Pre-RFC: Stabilize a version of the `rlib` format

Just like how it read .rmeta file. Read out the .rmeta section of the object file.

I suppose the alternative on these platforms would be to require thin local LTO. I think the only case we don't run thin local LTO are single CGU, -Copt-level=0 and when cross-crate LTO is enabled. For the latter cases we can simply run thin local LTO but with opt level 0, so everything is still merged to a single object file.

I argued against archive because staticlib really isn't an ideal format for this purpose. The fact that rlib are archives caused #47384. I used the synthetic symbols.o to fix that issue for binary/dylib artifacts, but the issue is still present in archive.

A Rust crate is supposed to be a single compilation unit and that's not really how archives work. It must be noted that simply add --whole-archive is not equivalent to generating a single object file, because the former will actually force all static libraries that the rlib link to to be selected as well (rlib will unpack all static libraries it links to and pack it into the rlib).

And for archives the symbol export level issue of archive is remain unaddressed. All Rust symbols that are referenced from other CGUs are exported while they really shouldn't.

Thin local LTO still produces multiple object files. The whole difference between fat and thin lto ia that fat lto merges all modules into a single one, while thin lto merely extracts a summary from extern modules and uses this for optimizing the local module pretty much the same way it would otherwise.

This is no longer the case I believe. AFAIK it directly bundles the staticlib as a single archive member rather than unpacking the individual object files.

I confess I have not caught up on this thread, but I wanted to add one constraint:

I am in favor of allowing people to use their own linker, but I think it should be "opt-in".

in other words, rather than saying that rlibs are stable (which I see as an internal impl detail of the compiler), I'd rather say that we are stabilizing some new target type, akin to static libs or what have you.

The idea is that I do not want to commit that the internal byproducts of running cargo build can be consumed by any tool other than rustc; I would want to keep the option of having special features that require linking support (but which therefore could not be used in conjunction with such targets).

1 Like

(This is a key part of the rfc above: it's letting you opt in by asking for a specific rlib target type, though it works via a separate flag rather than crate-type i think. I don't think that violates the spirit of your constraint.)

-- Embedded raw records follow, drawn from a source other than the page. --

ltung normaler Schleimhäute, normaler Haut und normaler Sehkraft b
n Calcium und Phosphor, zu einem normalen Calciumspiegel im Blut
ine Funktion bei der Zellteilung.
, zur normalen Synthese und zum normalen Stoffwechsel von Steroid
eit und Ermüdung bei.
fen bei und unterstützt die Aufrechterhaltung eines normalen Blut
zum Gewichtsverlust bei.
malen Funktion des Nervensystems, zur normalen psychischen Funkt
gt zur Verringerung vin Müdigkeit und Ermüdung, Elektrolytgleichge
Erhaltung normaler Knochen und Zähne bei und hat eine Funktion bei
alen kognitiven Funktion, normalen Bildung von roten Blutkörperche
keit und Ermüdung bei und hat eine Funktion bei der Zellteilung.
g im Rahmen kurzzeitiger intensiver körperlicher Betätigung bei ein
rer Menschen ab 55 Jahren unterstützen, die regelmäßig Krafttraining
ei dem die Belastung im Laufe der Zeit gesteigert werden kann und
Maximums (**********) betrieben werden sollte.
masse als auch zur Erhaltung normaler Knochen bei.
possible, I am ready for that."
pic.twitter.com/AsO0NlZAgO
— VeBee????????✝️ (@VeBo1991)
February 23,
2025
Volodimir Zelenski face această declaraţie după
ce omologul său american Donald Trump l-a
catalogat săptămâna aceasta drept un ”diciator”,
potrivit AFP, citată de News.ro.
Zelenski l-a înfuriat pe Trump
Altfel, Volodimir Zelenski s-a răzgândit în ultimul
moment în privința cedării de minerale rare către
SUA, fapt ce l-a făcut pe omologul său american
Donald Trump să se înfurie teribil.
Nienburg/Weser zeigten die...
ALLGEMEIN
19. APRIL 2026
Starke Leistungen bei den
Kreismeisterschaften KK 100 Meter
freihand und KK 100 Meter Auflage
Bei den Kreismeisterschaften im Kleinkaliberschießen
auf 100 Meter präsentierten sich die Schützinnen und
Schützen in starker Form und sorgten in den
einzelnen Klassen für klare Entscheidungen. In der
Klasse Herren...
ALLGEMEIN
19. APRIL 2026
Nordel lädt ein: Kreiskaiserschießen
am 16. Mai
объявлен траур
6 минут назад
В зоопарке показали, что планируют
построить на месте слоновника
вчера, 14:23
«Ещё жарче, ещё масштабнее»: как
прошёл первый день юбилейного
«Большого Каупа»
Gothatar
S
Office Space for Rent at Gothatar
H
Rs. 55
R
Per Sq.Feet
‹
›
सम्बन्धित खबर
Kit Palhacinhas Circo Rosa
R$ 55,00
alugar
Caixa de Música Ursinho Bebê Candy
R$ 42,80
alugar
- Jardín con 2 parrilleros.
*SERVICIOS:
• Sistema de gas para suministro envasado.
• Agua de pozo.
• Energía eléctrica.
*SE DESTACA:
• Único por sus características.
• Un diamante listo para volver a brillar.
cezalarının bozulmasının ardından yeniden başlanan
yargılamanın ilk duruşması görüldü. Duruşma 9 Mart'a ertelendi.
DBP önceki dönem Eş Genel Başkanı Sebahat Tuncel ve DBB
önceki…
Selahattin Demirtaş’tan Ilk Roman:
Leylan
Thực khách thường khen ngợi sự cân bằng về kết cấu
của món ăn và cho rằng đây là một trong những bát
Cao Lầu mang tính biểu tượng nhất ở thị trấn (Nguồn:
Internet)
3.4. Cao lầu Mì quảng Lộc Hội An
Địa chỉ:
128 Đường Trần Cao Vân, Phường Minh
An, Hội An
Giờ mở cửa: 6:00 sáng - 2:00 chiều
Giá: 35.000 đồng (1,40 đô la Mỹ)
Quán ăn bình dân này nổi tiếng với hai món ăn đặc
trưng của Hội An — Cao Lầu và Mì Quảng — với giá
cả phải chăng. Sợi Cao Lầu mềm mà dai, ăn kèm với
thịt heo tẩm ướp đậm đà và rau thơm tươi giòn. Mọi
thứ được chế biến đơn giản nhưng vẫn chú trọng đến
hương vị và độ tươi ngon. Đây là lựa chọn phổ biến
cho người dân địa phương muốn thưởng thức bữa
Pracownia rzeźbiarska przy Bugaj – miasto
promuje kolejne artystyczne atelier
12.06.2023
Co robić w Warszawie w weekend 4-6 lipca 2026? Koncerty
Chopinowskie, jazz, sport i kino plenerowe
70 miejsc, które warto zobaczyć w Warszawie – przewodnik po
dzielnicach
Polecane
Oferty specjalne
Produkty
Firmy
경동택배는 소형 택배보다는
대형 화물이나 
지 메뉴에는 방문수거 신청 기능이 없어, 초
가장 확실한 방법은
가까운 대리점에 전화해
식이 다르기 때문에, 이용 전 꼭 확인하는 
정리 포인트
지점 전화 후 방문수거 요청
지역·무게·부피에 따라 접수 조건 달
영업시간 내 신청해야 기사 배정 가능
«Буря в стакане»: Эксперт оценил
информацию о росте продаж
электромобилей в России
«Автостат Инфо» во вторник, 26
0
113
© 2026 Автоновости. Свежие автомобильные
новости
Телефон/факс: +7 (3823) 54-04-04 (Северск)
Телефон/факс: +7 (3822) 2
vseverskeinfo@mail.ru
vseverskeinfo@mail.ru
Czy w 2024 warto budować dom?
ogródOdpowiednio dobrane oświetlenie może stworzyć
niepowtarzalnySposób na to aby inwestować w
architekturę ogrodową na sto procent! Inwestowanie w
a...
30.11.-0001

Manish covered it above—this is opt-in behind an -C rlib-version switch.

1 Like

At the risk of coming across like bikeshedding: I think there's a meaningful difference between "let's stabilize a version of rlib" and "let's define a format for third-party linkers to use".

1 Like

Keep in mind that one important design goal is to make the format that third-party linkers use also the format that rustc can link against. Otherwise we run into the problem that we'd have to build crates that are used by both Rust and C++ twice. (This is all covered in the alternatives section.)

So, in a sense, defining a format for third-party linkers to use isn't really the problem we're trying to solve here: it really is about stabilizing a type of rlib.

1 Like

Do you have any references for issues with ld -r on iOS? Hmm... I see that lld does not support it, but Apple's default linker does, and if there are bugs with that support, maybe they can just be fixed.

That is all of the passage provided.